I was thinking of trying to solve for the solution of Bessel's differential equation from series solution using direct method (i.e. changing all the summation indices to one) but I couldn't solve it. So I found a new method for solving this using frobenius method which I am unfamiliar with. But still I was watching the proof in the youtube where I got confused in a part.
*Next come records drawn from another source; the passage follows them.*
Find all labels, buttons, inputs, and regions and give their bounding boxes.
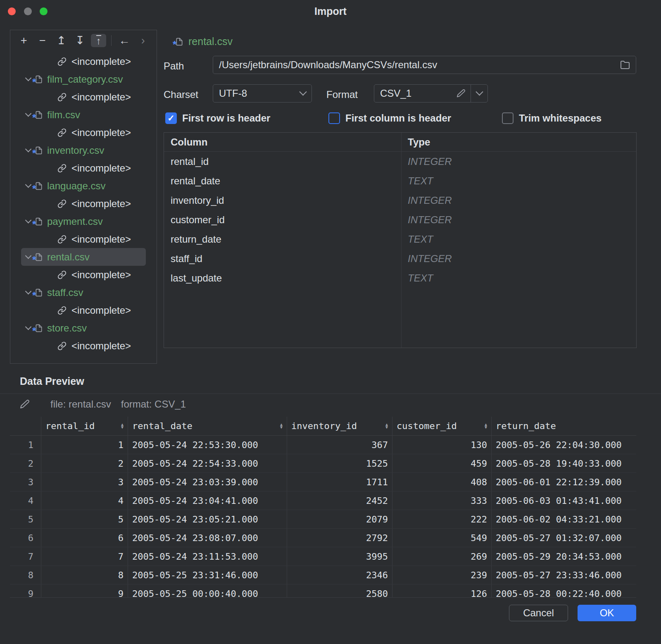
- cell[interactable]: 1: [41, 436, 128, 454]
- preview-row[interactable]: 8 8 2005-05-25 23:31:46.000 2346 239 200…: [10, 566, 636, 584]
- format-dropdown-button[interactable]: [471, 85, 487, 102]
- cell[interactable]: 2005-06-03 01:43:41.000: [492, 491, 636, 510]
- column-header[interactable]: Column: [164, 133, 401, 151]
- preview-row[interactable]: 1 1 2005-05-24 22:53:30.000 367 130 2005…: [10, 436, 636, 454]
- tree-item-incomplete[interactable]: <incomplete>: [21, 124, 146, 141]
- cell[interactable]: 408: [392, 473, 492, 491]
- cell[interactable]: 2580: [287, 584, 392, 598]
- column-type[interactable]: INTEGER: [401, 195, 636, 206]
- cell[interactable]: 4: [41, 491, 128, 510]
- tree-item-file-selected[interactable]: * rental.csv: [21, 248, 146, 266]
- table-row[interactable]: rental_dateTEXT: [164, 171, 636, 191]
- move-down-button[interactable]: ↧: [72, 34, 88, 47]
- cell[interactable]: 2005-05-24 23:03:39.000: [128, 473, 287, 491]
- preview-row[interactable]: 9 9 2005-05-25 00:00:40.000 2580 126 200…: [10, 584, 636, 598]
- cell[interactable]: 2005-05-25 00:00:40.000: [128, 584, 287, 598]
- tree-item-incomplete[interactable]: <incomplete>: [21, 195, 146, 212]
- sort-icon[interactable]: ▲▼: [382, 423, 388, 428]
- cell[interactable]: 549: [392, 529, 492, 547]
- column-type[interactable]: TEXT: [401, 175, 636, 187]
- remove-file-button[interactable]: −: [35, 34, 50, 47]
- cell[interactable]: 9: [41, 584, 128, 598]
- first-row-header-checkbox[interactable]: ✓: [165, 112, 177, 124]
- trim-whitespaces-checkbox[interactable]: ✓: [502, 112, 514, 124]
- charset-select[interactable]: UTF-8: [213, 84, 312, 103]
- cell[interactable]: 2346: [287, 566, 392, 584]
- tree-item-file[interactable]: * staff.csv: [21, 284, 146, 301]
- table-row[interactable]: last_updateTEXT: [164, 268, 636, 288]
- table-row[interactable]: staff_idINTEGER: [164, 249, 636, 268]
- tree-item-file[interactable]: * film.csv: [21, 106, 146, 124]
- cell[interactable]: 2005-05-25 23:31:46.000: [128, 566, 287, 584]
- cell[interactable]: 3: [41, 473, 128, 491]
- preview-row[interactable]: 3 3 2005-05-24 23:03:39.000 1711 408 200…: [10, 473, 636, 491]
- tree-item-file[interactable]: * film_category.csv: [21, 70, 146, 88]
- cell[interactable]: 239: [392, 566, 492, 584]
- first-row-header-checkbox-group[interactable]: ✓ First row is header: [165, 112, 270, 124]
- cell[interactable]: 8: [41, 566, 128, 584]
- cell[interactable]: 2: [41, 454, 128, 472]
- folder-icon[interactable]: [620, 60, 630, 70]
- forward-button[interactable]: ›: [136, 34, 151, 47]
- tree-item-file[interactable]: * payment.csv: [21, 212, 146, 230]
- cell[interactable]: 2005-05-24 23:11:53.000: [128, 547, 287, 565]
- trim-whitespaces-checkbox-group[interactable]: ✓ Trim whitespaces: [502, 112, 602, 124]
- column-type[interactable]: INTEGER: [401, 214, 636, 226]
- back-button[interactable]: ←: [117, 34, 132, 47]
- first-column-header-checkbox[interactable]: ✓: [328, 112, 340, 124]
- cell[interactable]: 2005-05-28 00:22:40.000: [492, 584, 636, 598]
- preview-row[interactable]: 6 6 2005-05-24 23:08:07.000 2792 549 200…: [10, 529, 636, 547]
- type-header[interactable]: Type: [401, 133, 636, 151]
- table-row[interactable]: inventory_idINTEGER: [164, 191, 636, 210]
- preview-row[interactable]: 5 5 2005-05-24 23:05:21.000 2079 222 200…: [10, 510, 636, 529]
- tree-item-incomplete[interactable]: <incomplete>: [21, 266, 146, 284]
- sort-icon[interactable]: ▲▼: [118, 423, 124, 428]
- cell[interactable]: 2005-05-24 23:05:21.000: [128, 510, 287, 528]
- cell[interactable]: 6: [41, 529, 128, 547]
- tree-item-file[interactable]: * inventory.csv: [21, 141, 146, 159]
- cell[interactable]: 2005-06-02 04:33:21.000: [492, 510, 636, 528]
- tree-item-incomplete[interactable]: <incomplete>: [21, 301, 146, 319]
- cell[interactable]: 2005-06-01 22:12:39.000: [492, 473, 636, 491]
- preview-header[interactable]: rental_date▲▼: [128, 417, 287, 435]
- tree-item-incomplete[interactable]: <incomplete>: [21, 230, 146, 248]
- promote-button[interactable]: ↑: [91, 34, 106, 47]
- tree-item-file[interactable]: * store.csv: [21, 319, 146, 337]
- tree-item-incomplete[interactable]: <incomplete>: [21, 159, 146, 177]
- tree-item-incomplete[interactable]: <incomplete>: [21, 88, 146, 106]
- cell[interactable]: 2005-05-24 23:04:41.000: [128, 491, 287, 510]
- cell[interactable]: 126: [392, 584, 492, 598]
- cell[interactable]: 3995: [287, 547, 392, 565]
- preview-row[interactable]: 7 7 2005-05-24 23:11:53.000 3995 269 200…: [10, 547, 636, 566]
- preview-header[interactable]: inventory_id▲▼: [287, 417, 392, 435]
- cell[interactable]: 1525: [287, 454, 392, 472]
- preview-header[interactable]: customer_id▲▼: [392, 417, 492, 435]
- cell[interactable]: 222: [392, 510, 492, 528]
- cell[interactable]: 459: [392, 454, 492, 472]
- first-column-header-checkbox-group[interactable]: ✓ First column is header: [328, 112, 451, 124]
- cell[interactable]: 2005-05-27 23:33:46.000: [492, 566, 636, 584]
- table-row[interactable]: customer_idINTEGER: [164, 210, 636, 229]
- column-type[interactable]: TEXT: [401, 272, 636, 284]
- sort-icon[interactable]: ▲▼: [277, 423, 283, 428]
- column-type[interactable]: INTEGER: [401, 156, 636, 167]
- cell[interactable]: 2792: [287, 529, 392, 547]
- column-type[interactable]: TEXT: [401, 234, 636, 245]
- tree-item-incomplete[interactable]: <incomplete>: [21, 52, 146, 70]
- cell[interactable]: 2005-05-24 22:53:30.000: [128, 436, 287, 454]
- cell[interactable]: 2005-05-24 23:08:07.000: [128, 529, 287, 547]
- tree-item-file[interactable]: * language.csv: [21, 177, 146, 195]
- format-combo[interactable]: CSV_1: [374, 84, 488, 103]
- table-row[interactable]: rental_idINTEGER: [164, 152, 636, 171]
- sort-icon[interactable]: ▲▼: [481, 423, 487, 428]
- edit-format-pencil-icon[interactable]: [457, 89, 466, 98]
- cell[interactable]: 5: [41, 510, 128, 528]
- cell[interactable]: 367: [287, 436, 392, 454]
- cell[interactable]: 2079: [287, 510, 392, 528]
- preview-header[interactable]: return_date: [492, 417, 636, 435]
- add-file-button[interactable]: +: [16, 34, 31, 47]
- move-up-button[interactable]: ↥: [54, 34, 69, 47]
- tree-item-incomplete[interactable]: <incomplete>: [21, 337, 146, 355]
- cell[interactable]: 7: [41, 547, 128, 565]
- table-row[interactable]: return_dateTEXT: [164, 229, 636, 249]
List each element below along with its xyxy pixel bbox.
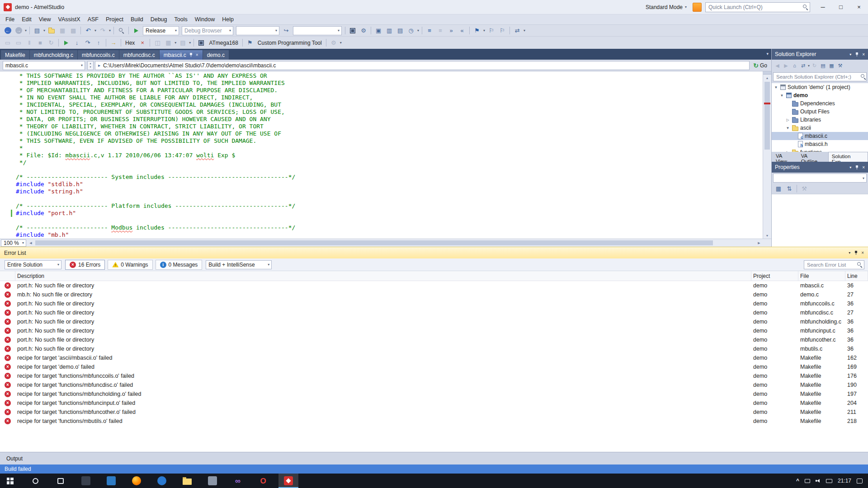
- panel-tab-va-view[interactable]: VA View: [773, 152, 797, 162]
- previous-bookmark-icon[interactable]: ⚐: [486, 26, 496, 36]
- go-button[interactable]: ↻ Go: [751, 62, 769, 69]
- zoom-combo[interactable]: 100 % ▾: [1, 239, 26, 247]
- se-switch-views-icon[interactable]: ⇄: [799, 61, 807, 70]
- search-button[interactable]: [25, 474, 45, 488]
- tree-item-ascii[interactable]: ▼ascii: [772, 124, 868, 132]
- error-header-description[interactable]: Description: [15, 271, 751, 281]
- tab-mbfuncdisc.c[interactable]: mbfuncdisc.c: [119, 50, 159, 60]
- new-file-caret[interactable]: ▾: [43, 28, 46, 33]
- dropdown-caret[interactable]: ▾: [340, 41, 342, 45]
- tree-item-mbascii.c[interactable]: mbascii.c: [772, 132, 868, 140]
- expander-icon[interactable]: ▼: [774, 85, 778, 89]
- tree-item-solution-demo-1-project-[interactable]: ▼Solution 'demo' (1 project): [772, 83, 868, 91]
- splitter-grip[interactable]: [763, 71, 771, 75]
- error-row[interactable]: ×recipe for target 'functions/mbfunchold…: [0, 389, 868, 399]
- se-home-icon[interactable]: ⌂: [790, 61, 799, 70]
- menu-item-project[interactable]: Project: [102, 15, 127, 24]
- taskbar-app-atmel-studio[interactable]: [278, 474, 298, 488]
- find-combo[interactable]: ▾: [293, 26, 342, 35]
- comment-icon[interactable]: ≡: [425, 26, 434, 36]
- taskbar-app-display[interactable]: [101, 474, 121, 488]
- error-row[interactable]: ×recipe for target 'functions/mbfunccoil…: [0, 371, 868, 380]
- touch-keyboard-icon[interactable]: [826, 479, 832, 483]
- menu-item-vassistx[interactable]: VAssistX: [55, 15, 84, 24]
- dropdown-caret[interactable]: ▾: [174, 41, 177, 45]
- error-row[interactable]: ×recipe for target 'functions/mbfuncdisc…: [0, 380, 868, 389]
- datasheet-icon[interactable]: ▤: [395, 26, 405, 36]
- pin-icon[interactable]: [854, 250, 858, 255]
- step-into-icon[interactable]: ↓: [72, 38, 82, 48]
- dropdown-caret[interactable]: ▾: [189, 41, 191, 45]
- pin-icon[interactable]: [855, 165, 859, 170]
- error-row[interactable]: ×recipe for target 'functions/mbutils.o'…: [0, 417, 868, 426]
- close-tab-icon[interactable]: ×: [196, 52, 198, 57]
- tree-item-functions[interactable]: ▷functions: [772, 148, 868, 152]
- device-pack-manager-icon[interactable]: ⚙: [359, 26, 368, 36]
- step-out-icon[interactable]: ↑: [94, 38, 104, 48]
- tab-mbfuncholding.c[interactable]: mbfuncholding.c: [30, 50, 77, 60]
- tray-expand-chevron[interactable]: ^: [796, 478, 799, 484]
- expander-icon[interactable]: ▼: [785, 126, 790, 130]
- window-position-icon[interactable]: ▾: [849, 52, 852, 56]
- properties-object-combo[interactable]: ▾: [773, 174, 867, 183]
- mode-selector[interactable]: Standard Mode ▾: [644, 3, 689, 11]
- dropdown-caret[interactable]: ▾: [523, 28, 526, 33]
- error-header-line[interactable]: Line: [845, 271, 868, 281]
- error-search-input[interactable]: [804, 260, 864, 269]
- nav-forward-icon[interactable]: →: [14, 26, 24, 36]
- taskbar-app-file-explorer[interactable]: [177, 474, 197, 488]
- error-row[interactable]: ×port.h: No such file or directorydemomb…: [0, 335, 868, 344]
- categorized-icon[interactable]: ▦: [774, 184, 783, 194]
- error-row[interactable]: ×recipe for target 'functions/mbfuncothe…: [0, 408, 868, 417]
- gallery-button[interactable]: [693, 3, 702, 12]
- error-row[interactable]: ×port.h: No such file or directorydemomb…: [0, 317, 868, 326]
- navigate-to-icon[interactable]: ⇄: [512, 26, 522, 36]
- programming-tool-icon[interactable]: ⚑: [245, 38, 255, 48]
- tree-item-output-files[interactable]: Output Files: [772, 108, 868, 116]
- reset-icon[interactable]: ×: [137, 38, 147, 48]
- show-next-statement-icon[interactable]: →: [108, 38, 118, 48]
- scroll-right-icon[interactable]: ▶: [755, 241, 763, 245]
- tree-item-mbascii.h[interactable]: mbascii.h: [772, 140, 868, 148]
- menu-item-help[interactable]: Help: [218, 15, 237, 24]
- memory-icon[interactable]: ▦: [163, 38, 173, 48]
- tree-item-dependencies[interactable]: Dependencies: [772, 99, 868, 108]
- menu-item-edit[interactable]: Edit: [18, 15, 35, 24]
- volume-icon[interactable]: [816, 479, 821, 483]
- error-scope-combo[interactable]: Entire Solution ▾: [5, 260, 61, 269]
- alphabetical-icon[interactable]: ⇅: [784, 184, 794, 194]
- scroll-up-icon[interactable]: ▲: [763, 75, 771, 81]
- device-icon[interactable]: [196, 38, 206, 48]
- redo-icon[interactable]: ↷: [98, 26, 108, 36]
- maximize-button[interactable]: □: [832, 0, 850, 14]
- task-view-button[interactable]: [51, 474, 71, 488]
- error-header-project[interactable]: Project: [751, 271, 798, 281]
- device-programming-icon[interactable]: [348, 26, 358, 36]
- tab-demo.c[interactable]: demo.c: [203, 50, 229, 60]
- se-properties-icon[interactable]: ⚒: [836, 61, 844, 70]
- close-icon[interactable]: ×: [862, 52, 865, 57]
- processor-status-icon[interactable]: ▥: [384, 26, 394, 36]
- error-row[interactable]: ×mb.h: No such file or directorydemodemo…: [0, 290, 868, 299]
- stopwatch-icon[interactable]: ◷: [406, 26, 416, 36]
- quick-launch-input[interactable]: [705, 2, 810, 12]
- menu-item-window[interactable]: Window: [191, 15, 218, 24]
- device-name-label[interactable]: ATmega168: [207, 40, 240, 46]
- undo-caret[interactable]: ▾: [94, 28, 97, 33]
- pin-icon[interactable]: [189, 52, 193, 57]
- messages-filter-button[interactable]: i 0 Messages: [156, 260, 203, 270]
- tab-mbascii.c[interactable]: mbascii.c×: [160, 50, 203, 60]
- error-source-combo[interactable]: Build + IntelliSense ▾: [206, 260, 272, 269]
- hscrollbar-track[interactable]: [34, 239, 755, 247]
- indent-icon[interactable]: »: [446, 26, 456, 36]
- scroll-left-icon[interactable]: ◀: [27, 241, 34, 245]
- io-view-icon[interactable]: ▣: [373, 26, 383, 36]
- error-row[interactable]: ×port.h: No such file or directorydemomb…: [0, 281, 868, 290]
- network-icon[interactable]: [805, 479, 810, 483]
- panel-tab-output[interactable]: Output: [2, 454, 27, 464]
- pin-icon[interactable]: [855, 52, 859, 57]
- panel-tab-va-outline[interactable]: VA Outline: [798, 152, 828, 162]
- menu-item-view[interactable]: View: [35, 15, 55, 24]
- error-row[interactable]: ×port.h: No such file or directorydemomb…: [0, 308, 868, 317]
- step-over-icon[interactable]: ↷: [83, 38, 93, 48]
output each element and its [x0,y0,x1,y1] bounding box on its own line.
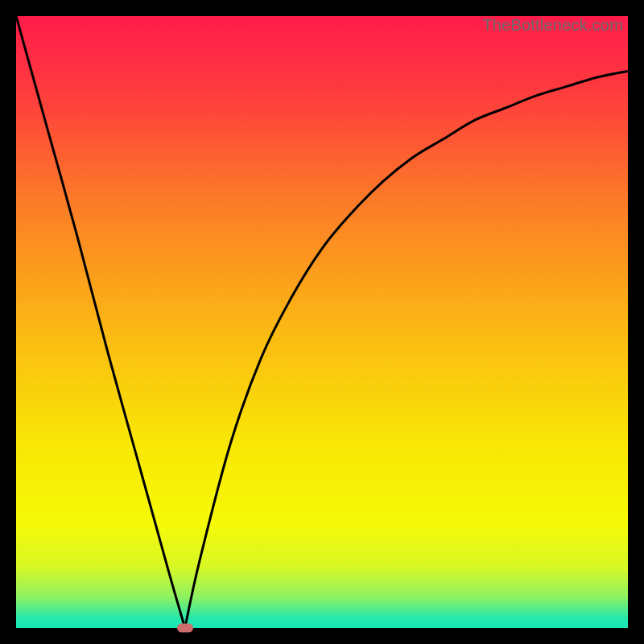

According to the video, $\sum_{n=0}^\infty (n+r)(n+r+1)a_{n}x^{n+r+1} + \frac{1}{x} \sum_{n=0}^\infty (n+r)a_{n}x^{n+r-1}+\sum_{n=0}^\infty a_{n}x^{n+r}-p^2\sum_{n=0}^\infty a_{n}x^{n+r-2}=0$
where for third part of summation, it is supposed that n=m-2 and solved while again the indices is changed back to n for simplicity which makes the third part
$\sum_{n=2}^\infty a_{n-2}x^{n+r-2}$
but what i am confused about it if we were solving it by direct method then changing the index for n=0 to n=2 would make
$\sum_{n=2}^\infty a_{n+2}x^{n+r+2}$,isn't it?
So is it wrong about the direct method procedure?
How do we know if we have to solve it through Frobenius method? How do we check for the regular singular point ?? I understood it by the frobenius method too but what I am confused about is that it has different value than what we'd have got from direct method. Am i wrong to think about it this way?